Page-level text extractions:
* * * *
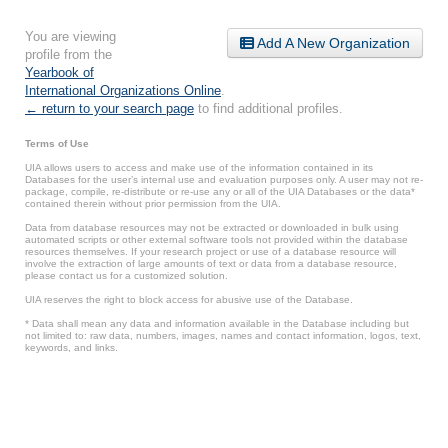
You are viewing
Add A New Organization
profile from the
Yearbook of
International Organizations Online
.
← return to your search page
to find additional profiles.
Terms of Use
UIA allows users to access and make use of the information contained in its
Databases for the user’s internal use and evaluation purposes only. A user may not re-
package, compile, re-distribute or re-use any or all of the UIA Databases or the data*
contained therein without prior permission from the UIA.
Data from database resources may not be extracted or downloaded in bulk using
automated scripts or other external software tools not provided within the database
resources themselves. If your research project or use of a database resource will
involve the extraction of large amounts of text or data from a database resource,
please contact us for a customized solution.
UIA reserves the right to block access for abusive use of the Database.
* Data shall mean any data and information available in the Database including but
not limited to: raw data, numbers, images, names and contact information, logos, text,
keywords, and links.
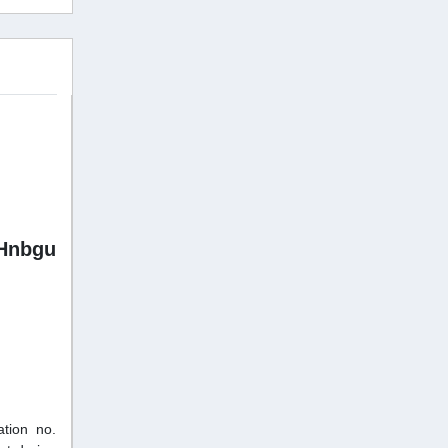
Hnbgu
tion no.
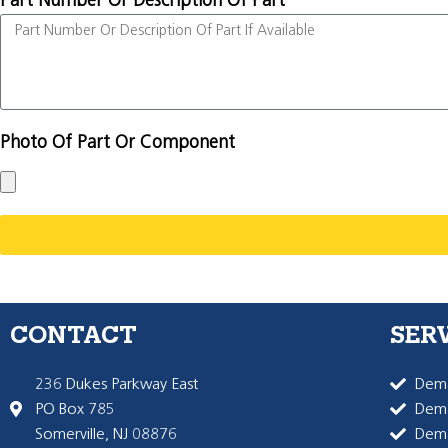
Part Number Or Description Of Part
Photo Of Part Or Component
CONTACT
SER
236 Dukes Parkway East
Dema
PO Box 785
Dema
Somerville, NJ 08876
Dem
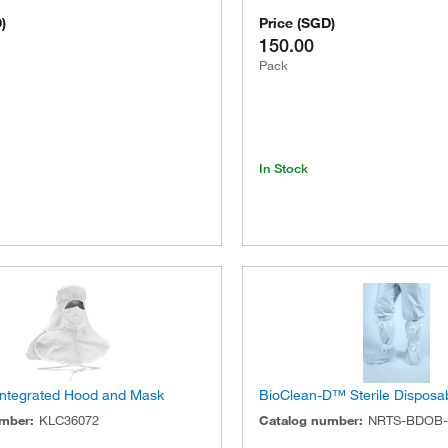
D
)
Price
(
SGD
)
150.00
Pack
In Stock
 Integrated Hood and Mask
BioClean-D™ Sterile Disposa
umber
:
KLC36072
Catalog number
:
NRTS-BDOB-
* * * *
What needs to be done
All lines from the start of the entries above through the line containing "resources themselves. If" are to be given again exactly; the pictures are not.

Written response
You are viewing
Add A New Organization
profile from the
Yearbook of
International Organizations Online
.
← return to your search page
to find additional profiles.
Terms of Use
UIA allows users to access and make use of the information contained in its
Databases for the user’s internal use and evaluation purposes only. A user may not re-
package, compile, re-distribute or re-use any or all of the UIA Databases or the data*
contained therein without prior permission from the UIA.
Data from database resources may not be extracted or downloaded in bulk using
automated scripts or other external software tools not provided within the database
resources themselves. If your research project or use of a database resource will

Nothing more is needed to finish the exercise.